— Your assignment —
Print the entries exactly as they appear, and omit any images.

Dataset records
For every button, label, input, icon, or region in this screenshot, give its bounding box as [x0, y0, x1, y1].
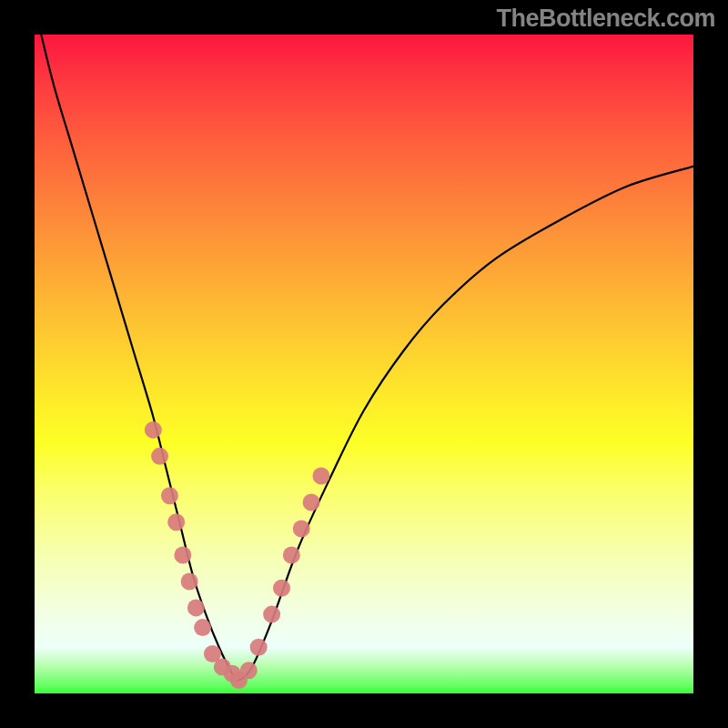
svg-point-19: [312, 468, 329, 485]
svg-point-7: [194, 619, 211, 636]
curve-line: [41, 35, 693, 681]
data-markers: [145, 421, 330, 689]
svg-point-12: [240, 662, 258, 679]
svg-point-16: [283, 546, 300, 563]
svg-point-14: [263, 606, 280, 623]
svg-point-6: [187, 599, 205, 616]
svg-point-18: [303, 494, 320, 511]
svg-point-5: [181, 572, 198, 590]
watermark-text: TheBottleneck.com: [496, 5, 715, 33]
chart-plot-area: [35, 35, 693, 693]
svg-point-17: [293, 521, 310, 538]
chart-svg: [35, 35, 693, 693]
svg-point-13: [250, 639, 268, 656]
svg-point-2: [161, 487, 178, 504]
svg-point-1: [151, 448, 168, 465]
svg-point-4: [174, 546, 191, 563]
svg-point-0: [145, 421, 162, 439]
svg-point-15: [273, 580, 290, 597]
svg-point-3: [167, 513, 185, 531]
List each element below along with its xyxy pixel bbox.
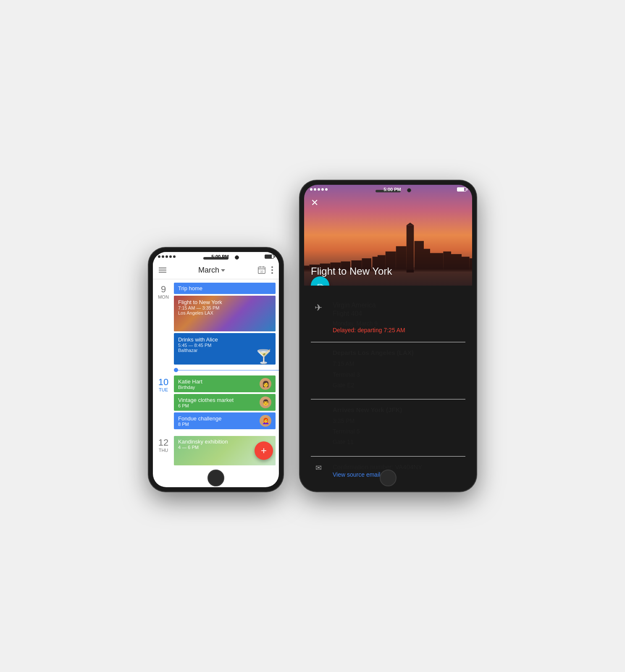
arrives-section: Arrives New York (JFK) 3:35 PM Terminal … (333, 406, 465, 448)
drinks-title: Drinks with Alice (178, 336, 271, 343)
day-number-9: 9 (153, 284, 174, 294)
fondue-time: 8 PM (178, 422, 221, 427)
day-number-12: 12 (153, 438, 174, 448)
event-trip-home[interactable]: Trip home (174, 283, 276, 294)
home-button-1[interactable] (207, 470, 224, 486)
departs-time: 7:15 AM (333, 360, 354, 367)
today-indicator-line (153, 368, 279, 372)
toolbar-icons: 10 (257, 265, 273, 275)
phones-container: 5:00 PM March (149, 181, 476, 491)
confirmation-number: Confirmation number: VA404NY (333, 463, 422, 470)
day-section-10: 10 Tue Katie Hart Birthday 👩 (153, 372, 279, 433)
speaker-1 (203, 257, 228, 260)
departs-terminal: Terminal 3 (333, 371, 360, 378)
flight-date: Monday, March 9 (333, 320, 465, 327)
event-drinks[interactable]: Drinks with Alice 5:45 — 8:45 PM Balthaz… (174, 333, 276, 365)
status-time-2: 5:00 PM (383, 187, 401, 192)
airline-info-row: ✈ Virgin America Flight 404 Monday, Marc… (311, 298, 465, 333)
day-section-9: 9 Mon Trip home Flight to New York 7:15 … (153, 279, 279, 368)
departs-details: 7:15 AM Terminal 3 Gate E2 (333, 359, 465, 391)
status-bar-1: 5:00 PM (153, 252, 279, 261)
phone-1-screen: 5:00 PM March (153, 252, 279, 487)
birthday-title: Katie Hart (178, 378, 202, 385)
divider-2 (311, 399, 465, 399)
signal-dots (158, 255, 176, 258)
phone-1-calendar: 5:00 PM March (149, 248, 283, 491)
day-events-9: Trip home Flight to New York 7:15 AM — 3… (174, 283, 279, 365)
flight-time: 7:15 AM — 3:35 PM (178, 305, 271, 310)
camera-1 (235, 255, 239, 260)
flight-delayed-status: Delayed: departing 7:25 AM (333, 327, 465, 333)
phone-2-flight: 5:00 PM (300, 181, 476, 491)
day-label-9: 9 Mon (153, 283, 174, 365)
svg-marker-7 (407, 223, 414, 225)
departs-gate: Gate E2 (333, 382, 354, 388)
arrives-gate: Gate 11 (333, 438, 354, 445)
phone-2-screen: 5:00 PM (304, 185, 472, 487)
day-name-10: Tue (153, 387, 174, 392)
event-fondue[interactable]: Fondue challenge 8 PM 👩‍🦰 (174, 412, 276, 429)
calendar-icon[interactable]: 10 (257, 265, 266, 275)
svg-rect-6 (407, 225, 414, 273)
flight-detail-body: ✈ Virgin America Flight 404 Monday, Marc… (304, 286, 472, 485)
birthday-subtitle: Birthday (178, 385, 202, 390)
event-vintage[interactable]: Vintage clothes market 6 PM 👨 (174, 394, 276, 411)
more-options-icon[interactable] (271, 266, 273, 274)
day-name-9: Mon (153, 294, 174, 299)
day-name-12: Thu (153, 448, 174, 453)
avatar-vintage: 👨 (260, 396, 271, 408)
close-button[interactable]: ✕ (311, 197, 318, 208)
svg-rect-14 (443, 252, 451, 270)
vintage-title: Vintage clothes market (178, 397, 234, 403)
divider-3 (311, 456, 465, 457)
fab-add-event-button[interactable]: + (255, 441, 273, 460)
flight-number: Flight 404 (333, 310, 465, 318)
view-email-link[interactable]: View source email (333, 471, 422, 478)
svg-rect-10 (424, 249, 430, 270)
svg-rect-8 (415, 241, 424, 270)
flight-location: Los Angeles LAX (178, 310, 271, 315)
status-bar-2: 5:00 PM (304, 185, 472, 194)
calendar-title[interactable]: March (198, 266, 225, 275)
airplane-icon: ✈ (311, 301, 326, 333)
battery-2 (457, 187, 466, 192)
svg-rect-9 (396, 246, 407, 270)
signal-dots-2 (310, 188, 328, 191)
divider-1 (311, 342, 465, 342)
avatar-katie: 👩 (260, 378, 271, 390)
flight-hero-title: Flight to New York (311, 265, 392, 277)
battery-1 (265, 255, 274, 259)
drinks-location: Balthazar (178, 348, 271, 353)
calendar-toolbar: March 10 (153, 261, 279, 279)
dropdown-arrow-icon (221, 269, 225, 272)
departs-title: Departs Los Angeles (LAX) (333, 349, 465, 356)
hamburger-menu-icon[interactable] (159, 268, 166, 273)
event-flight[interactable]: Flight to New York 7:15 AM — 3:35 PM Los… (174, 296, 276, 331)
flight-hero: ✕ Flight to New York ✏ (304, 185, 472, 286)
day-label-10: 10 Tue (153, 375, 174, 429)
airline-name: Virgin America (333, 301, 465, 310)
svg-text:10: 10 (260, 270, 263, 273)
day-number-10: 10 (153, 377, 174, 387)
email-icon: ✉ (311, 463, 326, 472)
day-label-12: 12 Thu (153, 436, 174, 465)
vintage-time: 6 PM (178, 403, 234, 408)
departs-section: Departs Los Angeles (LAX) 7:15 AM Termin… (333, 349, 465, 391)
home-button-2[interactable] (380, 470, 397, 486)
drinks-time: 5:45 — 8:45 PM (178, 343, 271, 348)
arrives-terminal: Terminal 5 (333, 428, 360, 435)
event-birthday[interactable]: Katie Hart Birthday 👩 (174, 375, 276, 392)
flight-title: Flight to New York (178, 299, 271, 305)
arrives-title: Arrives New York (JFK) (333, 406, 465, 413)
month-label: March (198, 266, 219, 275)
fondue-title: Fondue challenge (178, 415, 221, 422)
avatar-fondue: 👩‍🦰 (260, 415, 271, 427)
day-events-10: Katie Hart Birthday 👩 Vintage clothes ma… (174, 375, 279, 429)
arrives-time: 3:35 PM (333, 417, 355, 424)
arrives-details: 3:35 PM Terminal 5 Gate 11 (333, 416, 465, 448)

— Solution to this task —
For every button, label, input, icon, or region in this screenshot, give its bounding box as [x0, y0, x1, y1].
svg-point-19: [312, 468, 329, 485]
svg-point-7: [194, 619, 211, 636]
curve-line: [41, 35, 693, 681]
data-markers: [145, 421, 330, 689]
svg-point-12: [240, 662, 258, 679]
svg-point-16: [283, 546, 300, 563]
svg-point-14: [263, 606, 280, 623]
svg-point-6: [187, 599, 205, 616]
svg-point-18: [303, 494, 320, 511]
svg-point-5: [181, 572, 198, 590]
watermark-text: TheBottleneck.com: [496, 5, 715, 33]
chart-plot-area: [35, 35, 693, 693]
svg-point-17: [293, 521, 310, 538]
chart-svg: [35, 35, 693, 693]
svg-point-13: [250, 639, 268, 656]
svg-point-2: [161, 487, 178, 504]
svg-point-1: [151, 448, 168, 465]
svg-point-4: [174, 546, 191, 563]
svg-point-0: [145, 421, 162, 439]
svg-point-15: [273, 580, 290, 597]
svg-point-3: [167, 513, 185, 531]
List each element below along with its xyxy pixel bbox.
arrives-section: Arrives New York (JFK) 3:35 PM Terminal … (333, 406, 465, 448)
drinks-title: Drinks with Alice (178, 336, 271, 343)
day-number-9: 9 (153, 284, 174, 294)
fondue-time: 8 PM (178, 422, 221, 427)
day-number-12: 12 (153, 438, 174, 448)
event-trip-home[interactable]: Trip home (174, 283, 276, 294)
home-button-1[interactable] (207, 470, 224, 486)
departs-time: 7:15 AM (333, 360, 354, 367)
today-indicator-line (153, 368, 279, 372)
toolbar-icons: 10 (257, 265, 273, 275)
phones-container: 5:00 PM March (149, 181, 476, 491)
confirmation-number: Confirmation number: VA404NY (333, 463, 422, 470)
day-section-10: 10 Tue Katie Hart Birthday 👩 (153, 372, 279, 433)
speaker-1 (203, 257, 228, 260)
departs-terminal: Terminal 3 (333, 371, 360, 378)
flight-date: Monday, March 9 (333, 320, 465, 327)
event-drinks[interactable]: Drinks with Alice 5:45 — 8:45 PM Balthaz… (174, 333, 276, 365)
status-time-2: 5:00 PM (383, 187, 401, 192)
airline-info-row: ✈ Virgin America Flight 404 Monday, Marc… (311, 298, 465, 333)
day-section-9: 9 Mon Trip home Flight to New York 7:15 … (153, 279, 279, 368)
departs-details: 7:15 AM Terminal 3 Gate E2 (333, 359, 465, 391)
status-bar-1: 5:00 PM (153, 252, 279, 261)
phone-1-screen: 5:00 PM March (153, 252, 279, 487)
birthday-title: Katie Hart (178, 378, 202, 385)
divider-2 (311, 399, 465, 399)
signal-dots (158, 255, 176, 258)
phone-1-calendar: 5:00 PM March (149, 248, 283, 491)
day-events-9: Trip home Flight to New York 7:15 AM — 3… (174, 283, 279, 365)
flight-time: 7:15 AM — 3:35 PM (178, 305, 271, 310)
camera-1 (235, 255, 239, 260)
flight-delayed-status: Delayed: departing 7:25 AM (333, 327, 465, 333)
phone-2-flight: 5:00 PM (300, 181, 476, 491)
day-label-9: 9 Mon (153, 283, 174, 365)
svg-marker-7 (407, 223, 414, 225)
departs-gate: Gate E2 (333, 382, 354, 388)
arrives-gate: Gate 11 (333, 438, 354, 445)
phone-2-screen: 5:00 PM (304, 185, 472, 487)
day-name-10: Tue (153, 387, 174, 392)
event-fondue[interactable]: Fondue challenge 8 PM 👩‍🦰 (174, 412, 276, 429)
calendar-icon[interactable]: 10 (257, 265, 266, 275)
svg-rect-6 (407, 225, 414, 273)
flight-detail-body: ✈ Virgin America Flight 404 Monday, Marc… (304, 286, 472, 485)
birthday-subtitle: Birthday (178, 385, 202, 390)
event-vintage[interactable]: Vintage clothes market 6 PM 👨 (174, 394, 276, 411)
more-options-icon[interactable] (271, 266, 273, 274)
day-name-9: Mon (153, 294, 174, 299)
day-name-12: Thu (153, 448, 174, 453)
avatar-vintage: 👨 (260, 396, 271, 408)
close-button[interactable]: ✕ (311, 197, 318, 208)
svg-rect-14 (443, 252, 451, 270)
vintage-title: Vintage clothes market (178, 397, 234, 403)
divider-3 (311, 456, 465, 457)
fab-add-event-button[interactable]: + (255, 441, 273, 460)
flight-number: Flight 404 (333, 310, 465, 318)
view-email-link[interactable]: View source email (333, 471, 422, 478)
svg-rect-10 (424, 249, 430, 270)
svg-rect-8 (415, 241, 424, 270)
flight-location: Los Angeles LAX (178, 310, 271, 315)
status-bar-2: 5:00 PM (304, 185, 472, 194)
calendar-title[interactable]: March (198, 266, 225, 275)
airplane-icon: ✈ (311, 301, 326, 333)
battery-2 (457, 187, 466, 192)
svg-rect-9 (396, 246, 407, 270)
signal-dots-2 (310, 188, 328, 191)
divider-1 (311, 342, 465, 342)
avatar-katie: 👩 (260, 378, 271, 390)
flight-hero-title: Flight to New York (311, 265, 392, 277)
battery-1 (265, 255, 274, 259)
drinks-location: Balthazar (178, 348, 271, 353)
calendar-toolbar: March 10 (153, 261, 279, 279)
dropdown-arrow-icon (221, 269, 225, 272)
departs-title: Departs Los Angeles (LAX) (333, 349, 465, 356)
hamburger-menu-icon[interactable] (159, 268, 166, 273)
event-flight[interactable]: Flight to New York 7:15 AM — 3:35 PM Los… (174, 296, 276, 331)
flight-hero: ✕ Flight to New York ✏ (304, 185, 472, 286)
day-label-10: 10 Tue (153, 375, 174, 429)
airline-name: Virgin America (333, 301, 465, 310)
svg-text:10: 10 (260, 270, 263, 273)
day-number-10: 10 (153, 377, 174, 387)
email-icon: ✉ (311, 463, 326, 472)
day-label-12: 12 Thu (153, 436, 174, 465)
vintage-time: 6 PM (178, 403, 234, 408)
departs-section: Departs Los Angeles (LAX) 7:15 AM Termin… (333, 349, 465, 391)
home-button-2[interactable] (380, 470, 397, 486)
drinks-time: 5:45 — 8:45 PM (178, 343, 271, 348)
arrives-terminal: Terminal 5 (333, 428, 360, 435)
event-birthday[interactable]: Katie Hart Birthday 👩 (174, 375, 276, 392)
flight-title: Flight to New York (178, 299, 271, 305)
arrives-title: Arrives New York (JFK) (333, 406, 465, 413)
month-label: March (198, 266, 219, 275)
fondue-title: Fondue challenge (178, 415, 221, 422)
avatar-fondue: 👩‍🦰 (260, 415, 271, 427)
day-events-10: Katie Hart Birthday 👩 Vintage clothes ma… (174, 375, 279, 429)
arrives-time: 3:35 PM (333, 417, 355, 424)
arrives-details: 3:35 PM Terminal 5 Gate 11 (333, 416, 465, 448)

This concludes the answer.